# Company giving out FAKE Ethical Breeder Awards - Please contact



## NorCalTim (Mar 26, 2007)

This is why I am mad. Its off their site "Please fill in the form below as and you will win the award:"

About half of the people who want a pup from me do not qualify. BBC contacted me in the past to have me debate someone about creating laws to prevent dog breeding (they called byb, vs. WHAT, a momma dog in a crate pumping out puppies for a pet store (which most people could care less about)).

So during the interview (they woke me up early and put me live on air "nice"), they asked me how I screen homes. I did not answer.

Its way to much of a sensitive subject to just have "an answer" when I was just woken up.
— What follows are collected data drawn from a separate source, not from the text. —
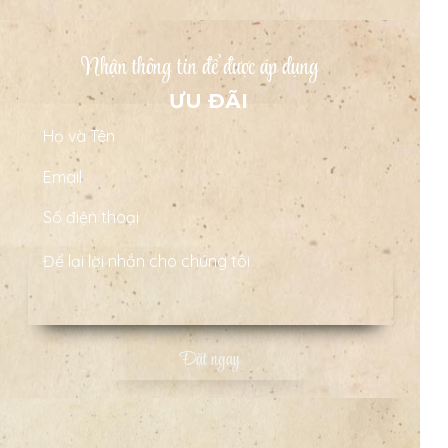
Nhận thông tin để được áp dụng
ƯU ĐÃI
Đặt ngay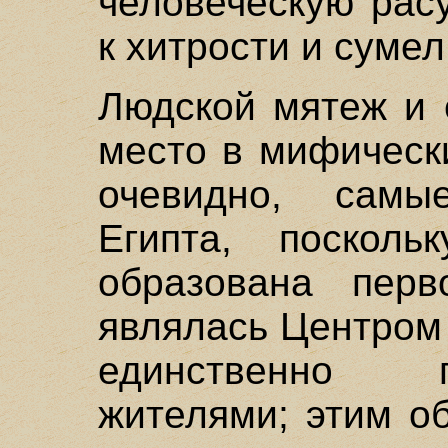
человеческую рас
к хитрости и сумел
Людской мятеж и 
место в мифическ
очевидно, самы
Египта, поскол
образована перв
являлась Центром
единственно 
жителями; этим о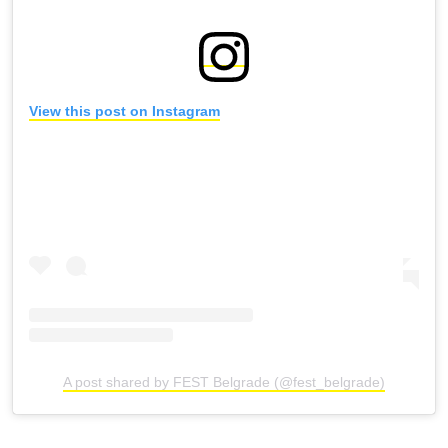
View this post on Instagram
A post shared by FEST Belgrade (@fest_belgrade)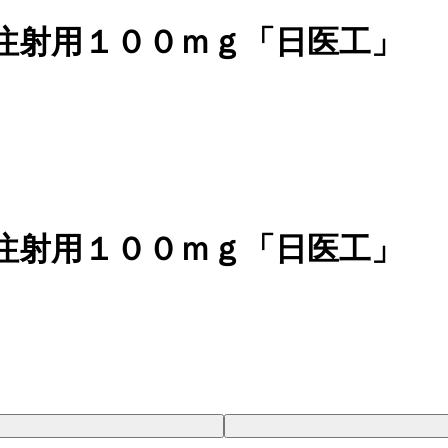
注射用１００ｍｇ「日医工」
注射用１００ｍｇ「日医工」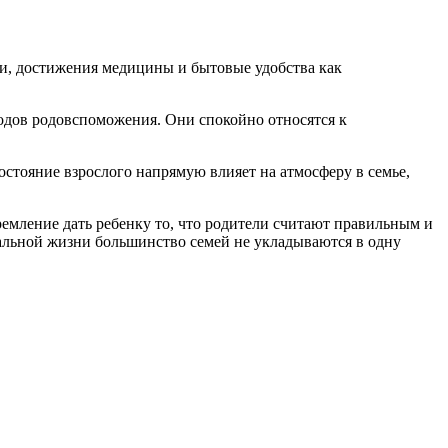
и, достижения медицины и бытовые удобства как
одов родовспоможения. Они спокойно относятся к
стояние взрослого напрямую влияет на атмосферу в семье,
емление дать ребенку то, что родители считают правильным и
альной жизни большинство семей не укладываются в одну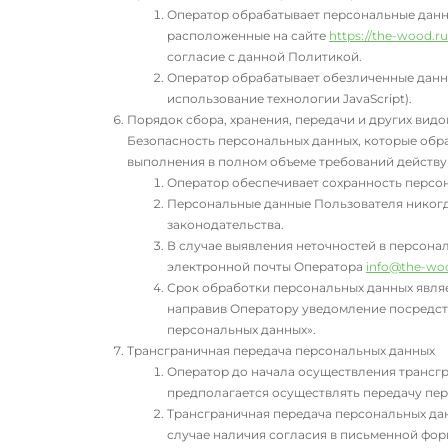
Оператор обрабатывает персональные данны
расположенные на сайте
https://the-wood.ru
согласие с данной Политикой.
Оператор обрабатывает обезличенные данные
использование технологии JavaScript).
Порядок сбора, хранения, передачи и других вид
Безопасность персональных данных, которые обра
выполнения в полном объеме требований действу
Оператор обеспечивает сохранность персо
Персональные данные Пользователя никогда
законодательства.
В случае выявления неточностей в персона
электронной почты Оператора
info@the-wo
Срок обработки персональных данных являе
направив Оператору уведомление посредст
персональных данных».
Трансграничная передача персональных данных
Оператор до начала осуществления трансгр
предполагается осуществлять передачу пер
Трансграничная передача персональных дан
случае наличия согласия в письменной фор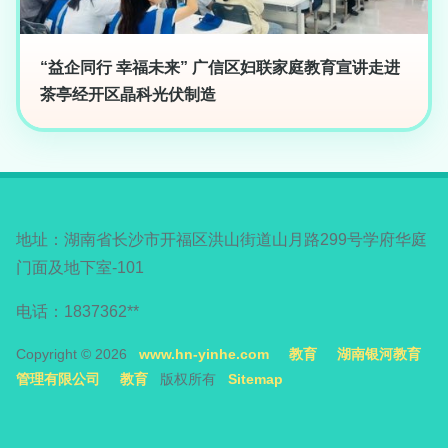
“益企同行 幸福未来” 广信区妇联家庭教育宣讲走进
茶亭经开区晶科光伏制造
地址：湖南省长沙市开福区洪山街道山月路299号学府华庭
门面及地下室-101
电话：1837362**
Copyright © 2026
www.hn-yinhe.com
教育
湖南银河教育
管理有限公司
教育
版权所有
Sitemap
Here is one example. A cop from NY wanted a female (for himself and another cop). I was not sure if he qualified. So I temperament tested him. I said something like "so you guys are a couple of crooked cops from NY". His response was perfect "we have a bad rap, just like the pit bulls" LOL.

I do my best to better the breed. I never breed back to back. I screen homes (I can sleep great a night because of this).
FOR WHAT? SO SLICK ASS COMPANY TRING TO GIVE OUT ETHICAL DOG BREEDING AWARD TO ANYONE WHO CAN PUT TOGETHER 2 DOGS.

What is worse is that most people wanting a "Pit Bull" do not even know what one is. It is a confusing breed. So to have some Bully Mutt breeders call their dog a papered pure bred APBT, THEN SLAP "I AM AN ETHICAL BREEDER - GO LOOK AND CHECK- I HAVE THE SEAL TO PROVE IT.

WTF
Its bad enough anyone can start their own registry.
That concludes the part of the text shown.